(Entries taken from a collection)
▬▬▬

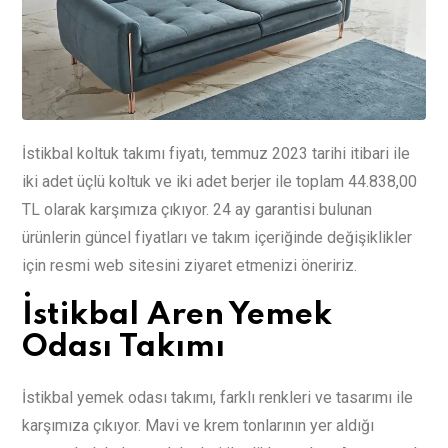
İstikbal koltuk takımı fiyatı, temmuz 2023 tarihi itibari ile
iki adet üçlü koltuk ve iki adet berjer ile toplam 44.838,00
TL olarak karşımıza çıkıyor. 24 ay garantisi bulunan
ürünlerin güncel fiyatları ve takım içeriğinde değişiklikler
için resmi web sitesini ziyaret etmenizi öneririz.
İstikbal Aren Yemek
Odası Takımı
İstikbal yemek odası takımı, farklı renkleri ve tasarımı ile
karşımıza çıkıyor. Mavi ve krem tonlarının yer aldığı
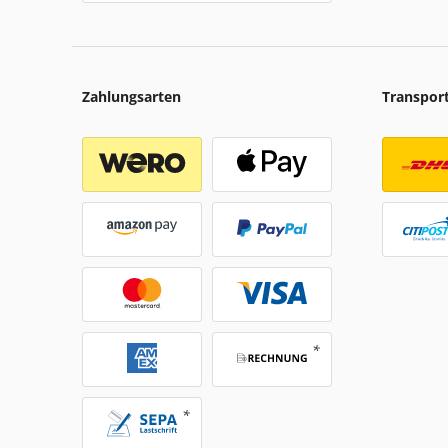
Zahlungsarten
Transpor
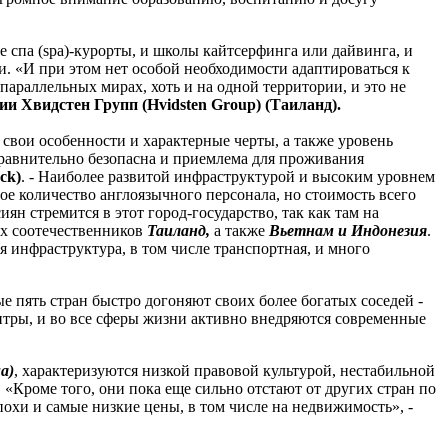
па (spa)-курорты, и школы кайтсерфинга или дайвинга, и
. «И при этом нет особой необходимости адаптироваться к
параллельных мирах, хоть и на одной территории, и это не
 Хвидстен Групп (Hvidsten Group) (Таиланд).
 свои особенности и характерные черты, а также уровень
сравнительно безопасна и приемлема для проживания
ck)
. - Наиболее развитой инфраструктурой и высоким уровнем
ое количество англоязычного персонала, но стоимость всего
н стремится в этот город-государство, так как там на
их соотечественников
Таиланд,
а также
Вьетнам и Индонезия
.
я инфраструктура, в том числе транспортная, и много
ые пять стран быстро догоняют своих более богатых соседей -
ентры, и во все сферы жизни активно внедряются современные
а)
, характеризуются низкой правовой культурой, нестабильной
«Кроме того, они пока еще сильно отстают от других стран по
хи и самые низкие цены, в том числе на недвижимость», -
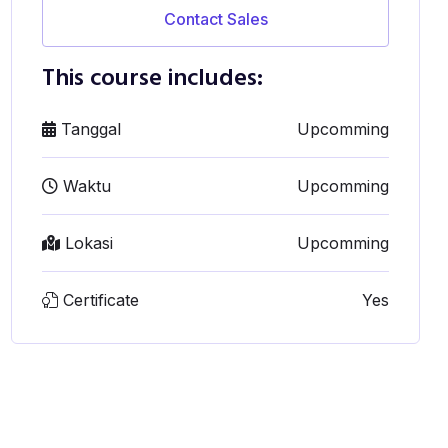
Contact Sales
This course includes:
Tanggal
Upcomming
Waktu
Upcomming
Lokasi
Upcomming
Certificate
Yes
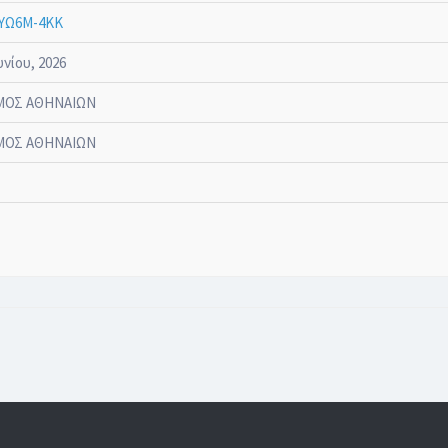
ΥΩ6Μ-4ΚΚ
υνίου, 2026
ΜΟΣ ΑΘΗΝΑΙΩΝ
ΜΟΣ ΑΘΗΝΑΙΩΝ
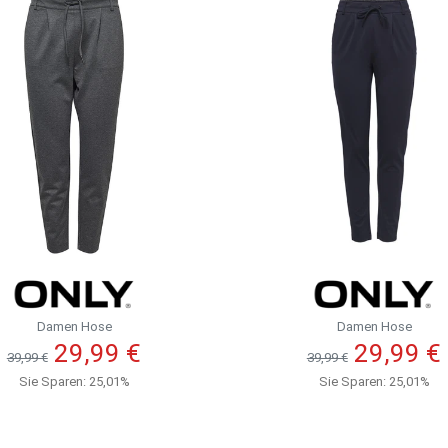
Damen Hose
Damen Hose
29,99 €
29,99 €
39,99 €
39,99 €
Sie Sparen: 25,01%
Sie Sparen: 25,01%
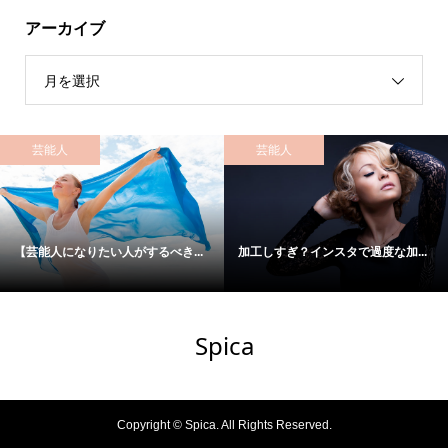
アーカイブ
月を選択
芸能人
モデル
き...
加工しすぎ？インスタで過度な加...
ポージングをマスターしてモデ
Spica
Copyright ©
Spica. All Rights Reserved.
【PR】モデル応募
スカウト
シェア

▬▬▬

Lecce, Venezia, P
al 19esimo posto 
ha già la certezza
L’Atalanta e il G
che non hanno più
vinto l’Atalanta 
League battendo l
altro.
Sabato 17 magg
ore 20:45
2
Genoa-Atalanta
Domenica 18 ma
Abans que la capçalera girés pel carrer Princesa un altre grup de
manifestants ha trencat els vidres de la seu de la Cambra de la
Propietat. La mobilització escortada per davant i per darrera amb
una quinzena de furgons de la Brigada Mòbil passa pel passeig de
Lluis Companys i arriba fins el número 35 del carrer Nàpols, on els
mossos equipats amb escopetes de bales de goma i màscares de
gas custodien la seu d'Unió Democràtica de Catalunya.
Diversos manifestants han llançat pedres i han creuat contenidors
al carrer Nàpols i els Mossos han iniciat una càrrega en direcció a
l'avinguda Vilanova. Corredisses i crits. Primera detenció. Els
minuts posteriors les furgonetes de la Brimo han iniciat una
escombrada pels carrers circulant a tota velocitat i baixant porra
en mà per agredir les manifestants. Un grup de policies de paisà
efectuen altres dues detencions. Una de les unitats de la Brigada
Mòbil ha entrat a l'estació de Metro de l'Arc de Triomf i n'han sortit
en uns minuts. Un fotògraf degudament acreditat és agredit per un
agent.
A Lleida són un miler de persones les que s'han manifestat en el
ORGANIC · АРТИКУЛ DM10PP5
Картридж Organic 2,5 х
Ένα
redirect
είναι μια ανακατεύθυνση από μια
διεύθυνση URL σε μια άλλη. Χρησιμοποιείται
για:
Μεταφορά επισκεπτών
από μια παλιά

▬▬▬

• _Task objective_:
For every line in the data above that has the string "стран", return that line.

• _The completed task_:
ые пять стран быстро догоняют своих более богатых соседей -
«Кроме того, они пока еще сильно отстают от других стран по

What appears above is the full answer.